This past weekend Mike and I attended Camp Widow Toronto. We helped out with a lot of things this year, from leading panel discussions and groups, to building the enormous sign of HOPE for the banquet and working with Michele to plan the message release around it. I also hosted my creative workshop again, for the second year, which was an absolutely incredible experience.
There was so much to do before ever getting to camp… we have been working tirelessly for the past month or two to get ready. It has meant long nights and very busy weekends planning, dreaming, building, painting, budgeting, and hoping it will all go as well as we imagine. I stepped out of my own comfort zone in many ways. Not only in what we physically created in the huge sign of HOPE, which Mike wrote more about last week in his post. Also though, in deciding to commit myself so fully to focusing not one what I needed this year, but on what I had to give.
I can’t help but wonder, just how did I get here? Me… who just six years ago was so broken that I feared I’d never be able to put the pieces back together. Me… who couldn’t even feed myself for 2 weeks after his death. Who couldn’t even buy dental floss at the grocery store or remember to pay my credit card bill for 6 months. Who woke every morning for so long in a horror, wishing with all my heart that it was all just a nightmare. On top of all that, I have spent a lifetime fighting deep-rooted self doubt. Fighting to believe that I have anything of value to give to others. Just how did I get here then, shining a light for others along the path?
These last few years, Soaring Spirits has been the place that I have begun not only to rebuild my broken self into someone new, but also the place where I have begun to challenge those false beliefs I have struggled with a lifetime.
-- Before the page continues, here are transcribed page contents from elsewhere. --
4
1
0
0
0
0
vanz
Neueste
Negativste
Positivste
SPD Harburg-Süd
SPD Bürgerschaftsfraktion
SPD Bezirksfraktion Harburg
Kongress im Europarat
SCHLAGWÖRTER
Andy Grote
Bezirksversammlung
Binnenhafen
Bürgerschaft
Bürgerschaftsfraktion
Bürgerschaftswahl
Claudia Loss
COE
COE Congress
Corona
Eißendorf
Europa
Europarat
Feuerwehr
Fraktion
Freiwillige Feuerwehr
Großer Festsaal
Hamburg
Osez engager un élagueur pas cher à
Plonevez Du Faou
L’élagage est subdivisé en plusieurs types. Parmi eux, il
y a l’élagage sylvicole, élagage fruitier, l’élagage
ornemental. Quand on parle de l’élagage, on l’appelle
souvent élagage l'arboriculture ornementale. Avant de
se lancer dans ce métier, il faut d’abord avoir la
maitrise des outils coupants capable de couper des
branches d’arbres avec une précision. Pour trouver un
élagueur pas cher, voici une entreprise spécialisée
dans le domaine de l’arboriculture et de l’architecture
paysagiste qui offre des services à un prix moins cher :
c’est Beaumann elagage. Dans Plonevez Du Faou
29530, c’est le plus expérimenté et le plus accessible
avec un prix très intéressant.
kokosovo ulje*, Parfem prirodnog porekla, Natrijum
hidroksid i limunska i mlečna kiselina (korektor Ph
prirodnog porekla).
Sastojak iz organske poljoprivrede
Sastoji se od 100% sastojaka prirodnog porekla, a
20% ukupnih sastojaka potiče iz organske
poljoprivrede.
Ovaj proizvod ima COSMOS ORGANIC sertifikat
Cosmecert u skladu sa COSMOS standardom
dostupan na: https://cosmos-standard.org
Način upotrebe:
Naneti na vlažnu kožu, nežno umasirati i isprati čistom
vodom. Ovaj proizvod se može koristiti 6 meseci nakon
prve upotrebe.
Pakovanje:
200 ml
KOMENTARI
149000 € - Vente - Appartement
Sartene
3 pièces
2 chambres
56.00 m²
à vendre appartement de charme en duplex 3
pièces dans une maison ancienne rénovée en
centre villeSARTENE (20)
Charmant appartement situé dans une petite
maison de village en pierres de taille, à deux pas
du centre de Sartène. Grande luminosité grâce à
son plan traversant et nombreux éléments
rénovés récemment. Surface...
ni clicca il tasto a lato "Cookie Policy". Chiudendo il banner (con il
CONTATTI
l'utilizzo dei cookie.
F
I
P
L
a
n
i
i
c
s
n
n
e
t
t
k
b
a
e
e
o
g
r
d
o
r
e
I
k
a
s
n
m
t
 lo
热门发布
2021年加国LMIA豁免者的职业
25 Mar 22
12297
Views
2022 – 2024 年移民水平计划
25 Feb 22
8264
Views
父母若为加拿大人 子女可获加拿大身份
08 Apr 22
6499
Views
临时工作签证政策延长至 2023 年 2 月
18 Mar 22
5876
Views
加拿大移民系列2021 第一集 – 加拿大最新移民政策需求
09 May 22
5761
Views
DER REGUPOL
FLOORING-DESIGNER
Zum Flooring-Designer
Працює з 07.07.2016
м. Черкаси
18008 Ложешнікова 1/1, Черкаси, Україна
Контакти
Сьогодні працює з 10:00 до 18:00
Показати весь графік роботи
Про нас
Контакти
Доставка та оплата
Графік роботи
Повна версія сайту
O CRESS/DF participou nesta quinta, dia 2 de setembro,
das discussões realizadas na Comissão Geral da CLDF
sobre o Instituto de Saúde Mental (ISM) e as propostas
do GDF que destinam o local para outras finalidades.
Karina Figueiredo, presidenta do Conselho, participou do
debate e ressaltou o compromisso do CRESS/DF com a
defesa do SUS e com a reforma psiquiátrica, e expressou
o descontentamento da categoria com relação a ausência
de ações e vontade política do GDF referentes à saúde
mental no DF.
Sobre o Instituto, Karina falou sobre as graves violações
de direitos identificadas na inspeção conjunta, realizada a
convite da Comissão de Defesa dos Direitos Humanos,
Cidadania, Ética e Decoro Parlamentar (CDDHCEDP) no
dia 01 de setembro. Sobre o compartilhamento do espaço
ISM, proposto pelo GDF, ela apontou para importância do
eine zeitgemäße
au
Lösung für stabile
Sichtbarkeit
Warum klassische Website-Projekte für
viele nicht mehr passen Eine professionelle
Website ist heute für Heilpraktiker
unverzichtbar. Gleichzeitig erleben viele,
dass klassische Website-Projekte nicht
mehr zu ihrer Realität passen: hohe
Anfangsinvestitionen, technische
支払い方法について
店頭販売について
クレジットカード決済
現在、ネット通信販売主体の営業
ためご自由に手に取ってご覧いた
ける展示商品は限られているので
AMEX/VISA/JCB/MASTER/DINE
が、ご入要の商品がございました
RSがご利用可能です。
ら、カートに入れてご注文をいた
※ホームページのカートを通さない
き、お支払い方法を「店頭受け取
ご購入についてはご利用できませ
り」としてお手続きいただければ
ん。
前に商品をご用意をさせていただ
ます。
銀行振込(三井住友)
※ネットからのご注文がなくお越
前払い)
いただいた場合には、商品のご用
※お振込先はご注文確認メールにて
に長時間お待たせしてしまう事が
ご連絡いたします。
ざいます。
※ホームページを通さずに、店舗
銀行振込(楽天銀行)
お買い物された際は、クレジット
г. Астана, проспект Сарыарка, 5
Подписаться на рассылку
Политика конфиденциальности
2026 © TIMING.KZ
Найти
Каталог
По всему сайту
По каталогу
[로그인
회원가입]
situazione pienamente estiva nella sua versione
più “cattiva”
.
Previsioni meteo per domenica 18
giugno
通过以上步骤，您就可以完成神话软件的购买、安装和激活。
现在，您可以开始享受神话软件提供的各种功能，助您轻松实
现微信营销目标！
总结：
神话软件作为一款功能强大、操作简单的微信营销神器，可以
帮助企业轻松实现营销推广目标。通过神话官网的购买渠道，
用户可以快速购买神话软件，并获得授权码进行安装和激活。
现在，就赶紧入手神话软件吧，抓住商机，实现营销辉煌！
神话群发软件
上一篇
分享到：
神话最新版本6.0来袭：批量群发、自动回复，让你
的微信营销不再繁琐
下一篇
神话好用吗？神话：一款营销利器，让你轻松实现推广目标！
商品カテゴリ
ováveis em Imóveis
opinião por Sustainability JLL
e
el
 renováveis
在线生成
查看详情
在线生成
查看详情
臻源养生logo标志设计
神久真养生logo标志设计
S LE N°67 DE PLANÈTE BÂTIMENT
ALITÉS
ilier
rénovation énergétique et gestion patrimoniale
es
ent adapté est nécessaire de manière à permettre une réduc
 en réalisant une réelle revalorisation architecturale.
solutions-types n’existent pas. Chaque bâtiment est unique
It has been the place that has lifted me up and helped me to see that we ALL have something valuable to give one another. And it is because of what we have been through that we have something to give. We each hold a piece of each other’s broken hearts, and when we come together, we can exchange those pieces and help each other to feel a little bit more rebuilt.
I have traveled the yellow brick road towards Hope these six years now, and have met so many friends along my way who have joined me in seeking something meaningful from this life we are all left with. Seeking a way though, a way to rebuild something meaningful and beautiful. And even though this year, coming to Camp for me was more about giving something to everyone else, I have returned home with a fuller heart than ever before. I have come realizing just how much we all have to give to one another, and just how important it is to follow this road together.